Nowy "przyjazny" rozdział w historii relacji Rosja-Zachód ogłoszony na niedawnym szczycie NATO rychło może dobiec kresu. Jeśli republikanie zablokują w Senacie USA ratyfikację układu START o redukcji arsenałów atomowych, pogrzebią politykę "resetu" Obamy. Moskwa żąda szybkiej ratyfikacji, a Biały Dom desperacko broni "ukochanego dziecka" polityki zagranicznej prezydenta.
Podpisanie w kwietniu z Rosją traktatu o redukcji arsenałów atomowych Obama uważa za swe największe międzynarodowe osiągnięcie.
START (Strategic Arms Reduction Treaty) zobowiązuje USA i Rosję do zredukowania w ciągu siedmiu lat strategicznych arsenałów nuklearnych o 30 proc. - do pułapu 1550 głowic w każdym z krajów. Przewiduje też środki kontroli tej redukcji.
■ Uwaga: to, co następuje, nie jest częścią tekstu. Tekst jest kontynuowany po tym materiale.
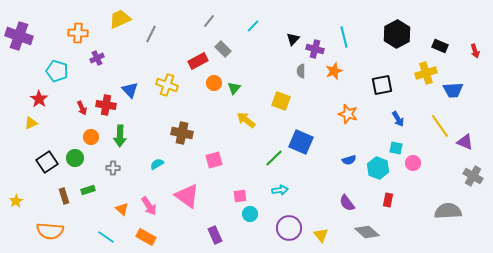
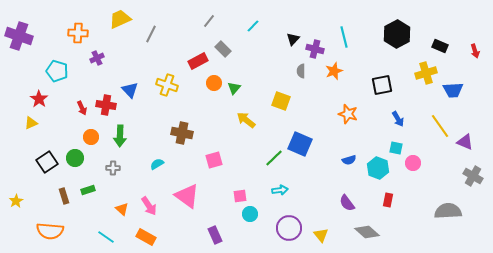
blue square at (301, 142): moved 1 px left, 2 px down
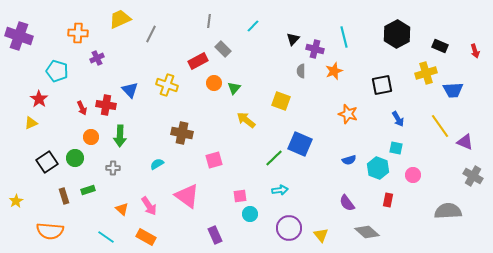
gray line at (209, 21): rotated 32 degrees counterclockwise
pink circle at (413, 163): moved 12 px down
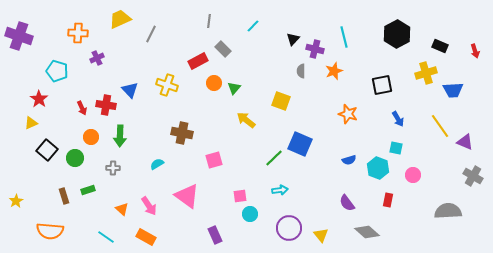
black square at (47, 162): moved 12 px up; rotated 15 degrees counterclockwise
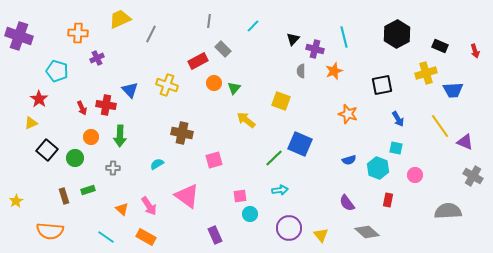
pink circle at (413, 175): moved 2 px right
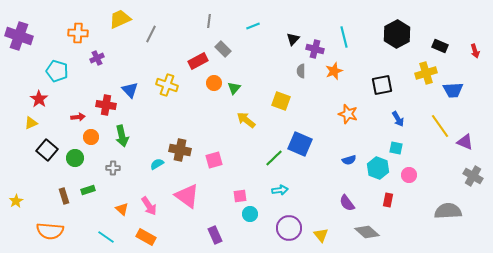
cyan line at (253, 26): rotated 24 degrees clockwise
red arrow at (82, 108): moved 4 px left, 9 px down; rotated 72 degrees counterclockwise
brown cross at (182, 133): moved 2 px left, 17 px down
green arrow at (120, 136): moved 2 px right; rotated 15 degrees counterclockwise
pink circle at (415, 175): moved 6 px left
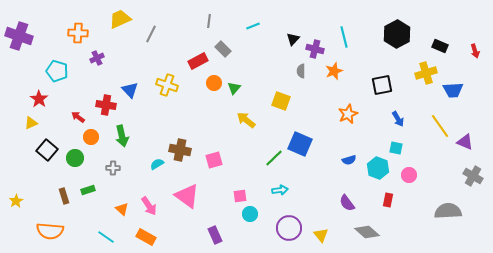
orange star at (348, 114): rotated 30 degrees clockwise
red arrow at (78, 117): rotated 136 degrees counterclockwise
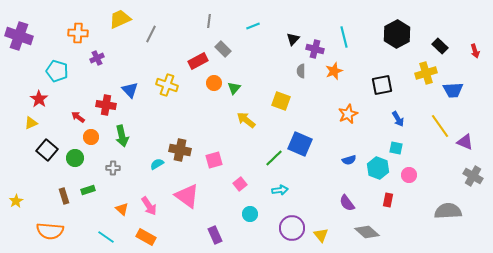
black rectangle at (440, 46): rotated 21 degrees clockwise
pink square at (240, 196): moved 12 px up; rotated 32 degrees counterclockwise
purple circle at (289, 228): moved 3 px right
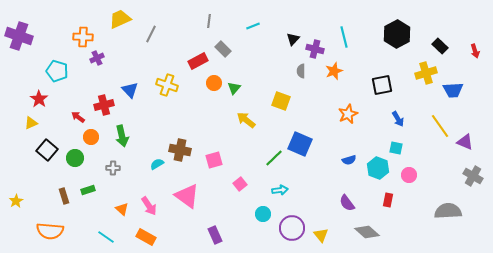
orange cross at (78, 33): moved 5 px right, 4 px down
red cross at (106, 105): moved 2 px left; rotated 24 degrees counterclockwise
cyan circle at (250, 214): moved 13 px right
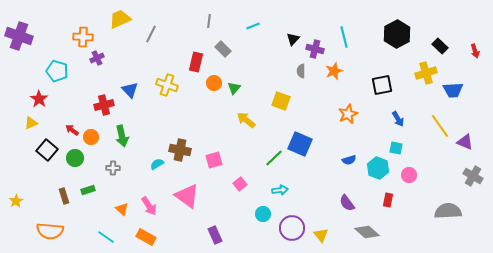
red rectangle at (198, 61): moved 2 px left, 1 px down; rotated 48 degrees counterclockwise
red arrow at (78, 117): moved 6 px left, 13 px down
Jeszcze we wrześniu amerykańska delegacja zapewniała w Moskwie, że START będzie ratyfikowany w tym roku. Wybory do Kongresu zmieniły diametralnie sytuację.
Kyl mówi "nie"
Do końca tego roku demokraci mają w Senacie nad republikanami przewagę 57 do 41 (2 niezależnych). Do ratyfikowania traktatu potrzeba 2/3 głosów, więc potrzeba jeszcze przekonać 9 republikańskich senatorów. W skutek ostatnich wyborów, od stycznia zadanie będzie trudniejsze. Wraz ze wzrostem liczby republikanów, do ratyfikacji będzie potrzebne 13-14 ich głosów.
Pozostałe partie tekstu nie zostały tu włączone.